Thaw v. State

Quillian, Chief Judge.

The defendant appeals his conviction for theft by receiving stolen goods. Held:

1. The evidence produced at trial was sufficient to authorize a rational trier of fact to find the defendant guilty beyond a reasonable doubt.

*313Decided October 13, 1981 Rehearing denied November 6, 1981 Randall M. Clark, for appellant. Glenn Thomas, Jr., District Attorney, John Johnson, Assistant District Attorney, for appellee.

2. The trial judge’s instructions to the jury contained the following language with regard to intent: “It may be inferred from the proven circumstances or intent may be inferred by acts and conduct, or it may be presumed when it is the natural and necessary consequence of the act, but any such inferences or presumptions may be rebutted.”

We find nonmeritorious the defendant’s argument that the charge violated the holding of Sandstrom v. Montana, 442 U.S. 510 (99 SC 2450, 61 LE2d 39).

It should be observed that the trial judge had previously charged the jury as to reasonable doubt, that intent was an essential element of the offense which must be proved beyond a reasonable doubt and that intent was always a question for the jury. After the portion of the charge complained of the trial judge charged: “... you may infer that a person of sound mind and discretion intends the natural and probable consequences of his act. Whether or not you make any such inference is a matter solely within the discretion of you, the jury.” He also instructed the jury: “... a person will not be presumed to act with criminal intent, but the trier of the facts, and that is you, the members of the jury, may find such intention or the absence thereof ...” He then added: “Neither the presumption nor the inferences mentioned by the Court in these instructions place any affirmative burden upon the accused.”

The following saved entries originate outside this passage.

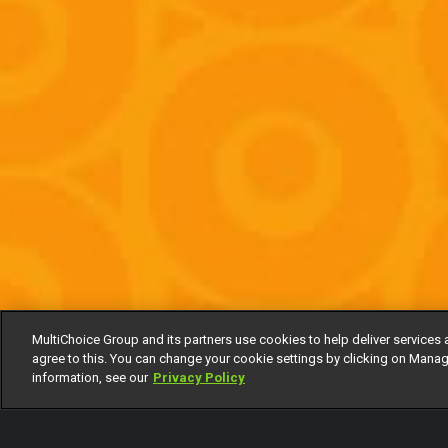
MultiChoice Group and its partners use cookies to help deliver services 
agree to this. You can change your cookie settings by clicking on Manag
information, see our
Privacy Policy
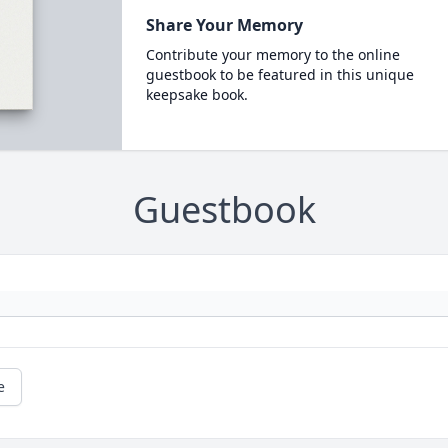
Share Your Memory
Contribute your memory to the online
guestbook to be featured in this unique
keepsake book.
Guestbook
e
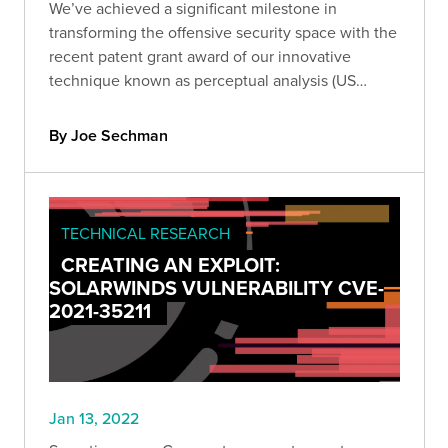
We’ve achieved a significant milestone in
transforming the offensive security space with the
recent patent grant award of our innovative
technique known as perceptual analysis (US
Patent No. 11,218,496). Get the technical details of
our patent and learn more about perceptual
By Joe Sechman
analysis.
TECHNICAL RESEARCH
CREATING AN EXPLOIT:
SOLARWINDS VULNERABILITY CVE-
2021-35211
Jan 13, 2022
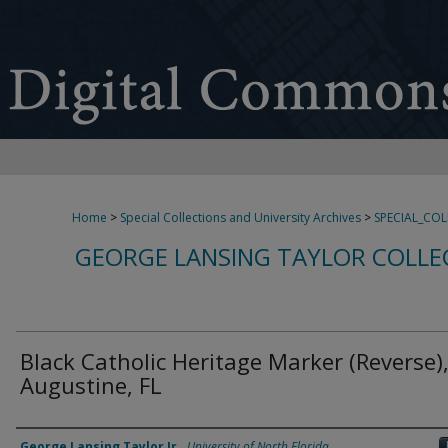
Home
>
Special Collections and University Archives
>
SPECIAL_CO
GEORGE LANSING TAYLOR COLLE
Black Catholic Heritage Marker (Reverse),
Augustine, FL
Creator
George Lansing Taylor Jr.
,
University of North Florida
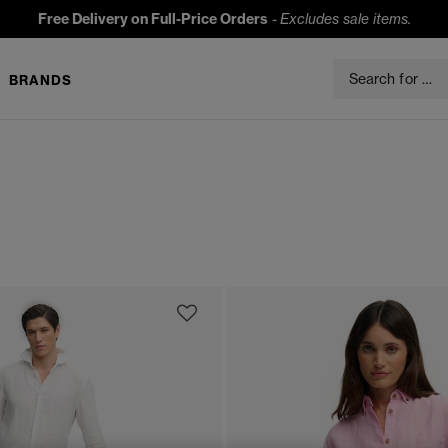
Free Delivery on Full-Price Orders
-
Excludes sale items.
BRANDS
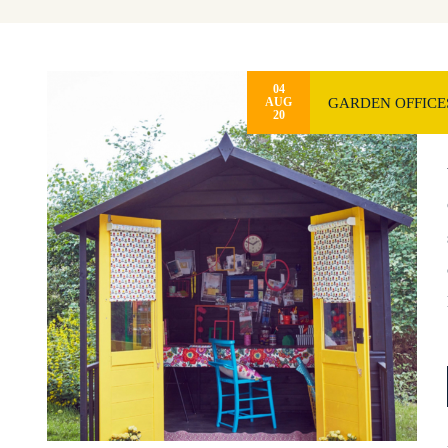
04
GARDEN OFFICES
AUG
20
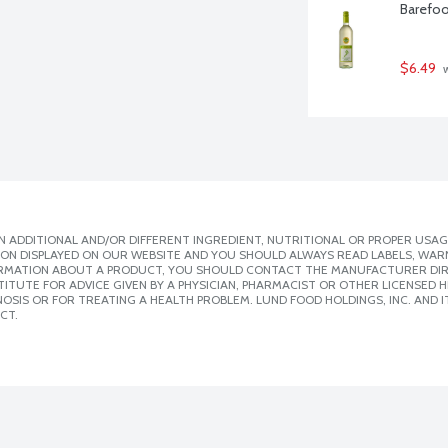
Barefoot
$6.49
 
 ADDITIONAL AND/OR DIFFERENT INGREDIENT, NUTRITIONAL OR PROPER USAG
ION DISPLAYED ON OUR WEBSITE AND YOU SHOULD ALWAYS READ LABELS, WAR
ORMATION ABOUT A PRODUCT, YOU SHOULD CONTACT THE MANUFACTURER DIRE
ITUTE FOR ADVICE GIVEN BY A PHYSICIAN, PHARMACIST OR OTHER LICENSED
SIS OR FOR TREATING A HEALTH PROBLEM. LUND FOOD HOLDINGS, INC. AND IT
CT.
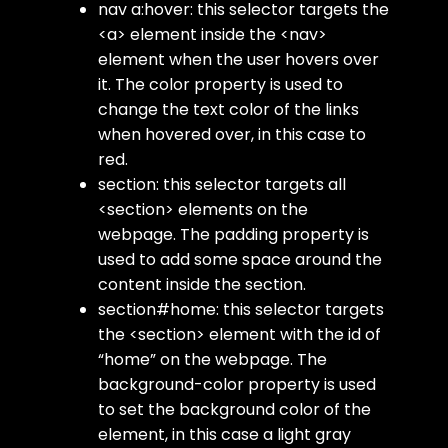
nav a:hover
: this selector targets the
<a>
element inside the
<nav>
element when the user hovers over
it. The
color
property is used to
change the text color of the links
when hovered over, in this case to
red.
section
: this selector targets all
<section>
elements on the
webpage. The
padding
property is
used to add some space around the
content inside the section.
section#home
: this selector targets
the
<section>
element with the
id
of
“home” on the webpage. The
background-color
property is used
to set the background color of the
element, in this case a light gray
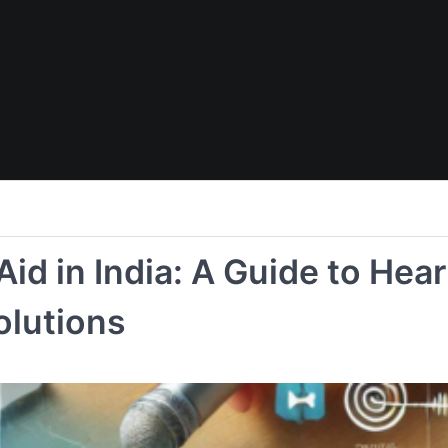
Aid in India: A Guide to Hea
olutions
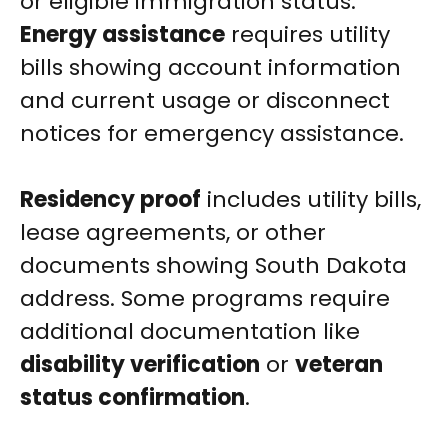
or eligible immigration status.
Energy assistance
requires utility
bills showing account information
and current usage or disconnect
notices for emergency assistance.
Residency proof
includes utility bills,
lease agreements, or other
documents showing South Dakota
address. Some programs require
additional documentation like
disability verification
or
veteran
status confirmation
.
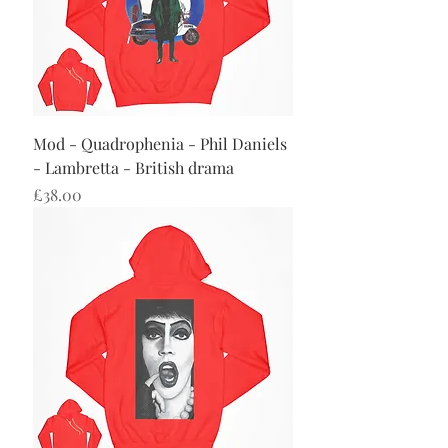
Mod - Quadrophenia - Phil Daniels
- Lambretta - British drama
Price
£38.00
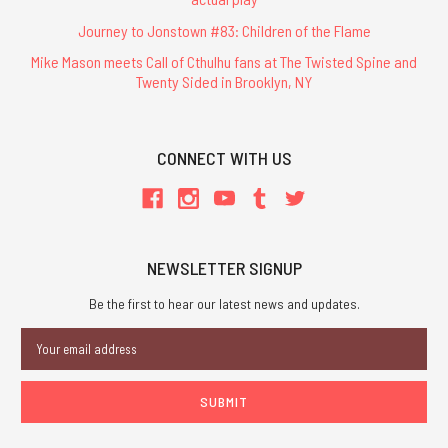
Journey to Jonstown #83: Children of the Flame
Mike Mason meets Call of Cthulhu fans at The Twisted Spine and
Twenty Sided in Brooklyn, NY
CONNECT WITH US
NEWSLETTER SIGNUP
Be the first to hear our latest news and updates.
Email
Address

The instruction in the case sub judice is in almost identical language to that found not to be a violation of Sandstrom, supra, in Skrine v. State, 244 Ga. 520 (260 SE2d 900). Moreover, “The charge to the jury must be viewed as a whole and not taken as single instructions in artificial isolation.” Moses v. State, 245 Ga. 180, 182 (263 SE2d 916). The charge in its entirety made it abundantly clear that there was no burden shifting presumption such as that condemned in Sandstrom, supra. See Kerr v. State, 154 Ga. App. 470 (2) (268 SE2d 762); Blair v. State, 245 Ga. 611, 616 (266 SE2d 214).

3. The remaining enumerations of error are without merit.

Judgment affirmed.

McMurray, P. J., and Pope, J., concur.